The attraction is primarily based on virtual reality. In addition to being an impeccable attraction, this is a great teaching aid about what it looked like in Prague 100 years ago.
Author: David Zima
The third trip to the past
“We would like to mediate the project to as many people as possible. For those who do not have time to visit the expo, we are planning a project process also for the internet interface,” revealed Nádvorník, according to whom it is not only a great attraction, but also a useful teaching aid.
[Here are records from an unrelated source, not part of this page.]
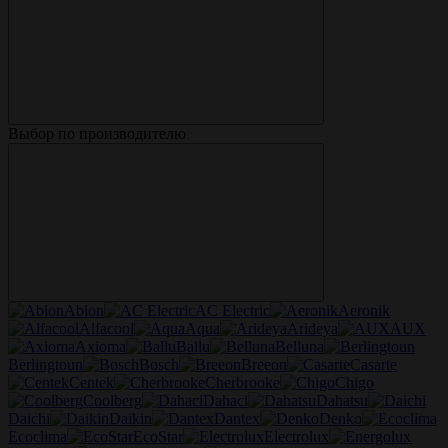
Выбор по производителю
Abion
AC Electric
Aeronik
Alfacool
Aqua
Arideya
AUX
Axioma
Ballu
Belluna
Berlingtoun
Bosch
Breeon
Casarte
Centek
Cherbrooke
Chigo
Coolberg
Dahaci
Dahatsu
Daichi
Daikin
Dantex
Denko
Ecoclima
EcoStar
Electrolux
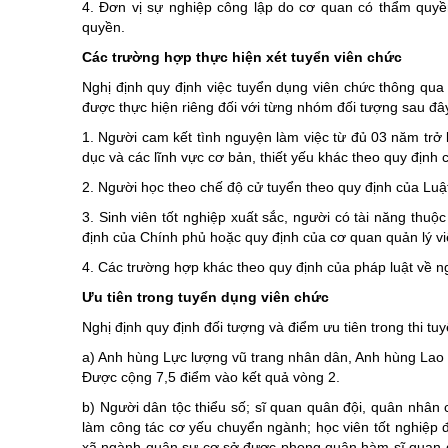
4. Đơn vị sự nghiệp công lập do cơ quan có thẩm quyề
quyền.
Các trường hợp thực hiện xét tuyển viên chức
Nghị định quy định việc tuyển dụng viên chức thông qua
được thực hiện riêng đối với từng nhóm đối tượng sau đâ
1. Người cam kết tình nguyện làm việc từ đủ 03 năm trở lê
dục và các lĩnh vực cơ bản, thiết yếu khác theo quy định 
2. Người học theo chế độ cử tuyển theo quy định của Luật 
3. Sinh viên tốt nghiệp xuất sắc, người có tài năng thu
định của Chính phủ hoặc quy định của cơ quan quản lý vi
4. Các trường hợp khác theo quy định của pháp luật về ng
Ưu tiên trong tuyển dụng viên chức
Nghị định quy định đối tượng và điểm ưu tiên trong thi tu
a) Anh hùng Lực lượng vũ trang nhân dân, Anh hùng Lao 
Được cộng 7,5 điểm vào kết quả vòng 2.
b) Người dân tộc thiểu số; sĩ quan quân đội, quân nhân
làm công tác cơ yếu chuyển ngành; học viên tốt nghiệp đ
xã ngành quân sự cơ sở được phong quân hàm sĩ quan d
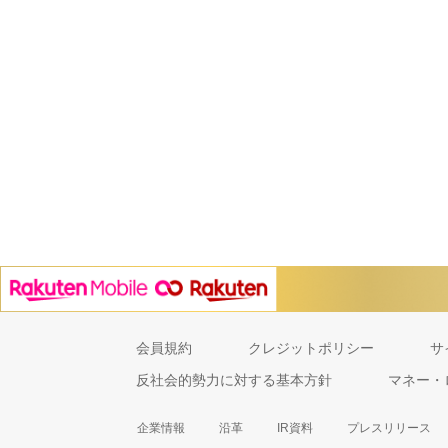
会員規約
クレジットポリシー
サ
反社会的勢力に対する基本方針
マネー・
企業情報
沿革
IR資料
プレスリリース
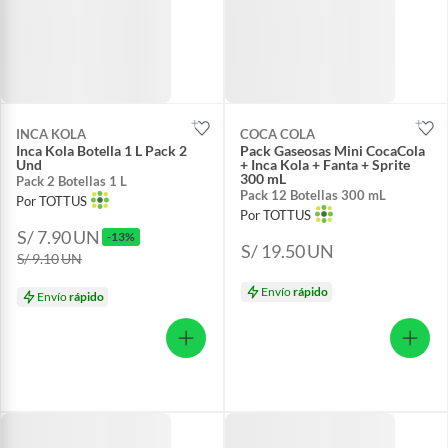
INCA KOLA
COCA COLA
Inca Kola Botella 1 L Pack 2
Pack Gaseosas Mini CocaCola
Und
+ Inca Kola + Fanta + Sprite
300 mL
Pack 2 Botellas 1 L
Pack 12 Botellas 300 mL
Por TOTTUS
Por TOTTUS
S/ 7.90
UN
-13%
S/ 19.50
UN
S/ 9.10
UN
Envío
rápido
Envío
rápido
It already has two previous unique projects behind it, which could be visited in 2018 and 2019 – that is, before the outbreak of the coronavirus pandemic. It was about projects experience it again which was a project of a “travelling first republic” town that was supposed to convey the atmosphere of the first days of the independent Czechoslovak Republic, and a multimedia project Totalitywhich, as part of the anniversary of 30 years since the Velvet Revolution, approximated 40 years of red unfreedom in the form of 3D projection and video mapping.
Did you know that…
… stood between the main station and the State Opera a block of large and ornate houses featuring the leading artists of their time? One of them was designed by a well-known architect Antonin Wiehl, which, among other things, was co-created by Vyšehrad’s Slavín. The frescoes on the facade were painted by a painter Josef Schikaneder. Next to it stood the lucrative Wilson Hotel, which you can see in detail only at the expo.
where: Republic square.
When: It takes place until Saturday from 9 to 19, only on Tuesday from 14 to 19. Mornings will be preferentially reserved for schools.
Admission: Loosely.
A unique expo was created on náměstí Republiky, where you can use special glasses to go into virtual reality, to walk through Wilsonová street at a time when there was no highway. David Winter
Don’t you know it? No wonder – this corner of Prague, although you would find it on maps, doesn’t exist in reality anymore. It was transformed beyond recognition by the construction of the north-south highway and the construction of subway C. You can walk through places that looked like this 100 years ago, but thanks to the implemented virtual reality.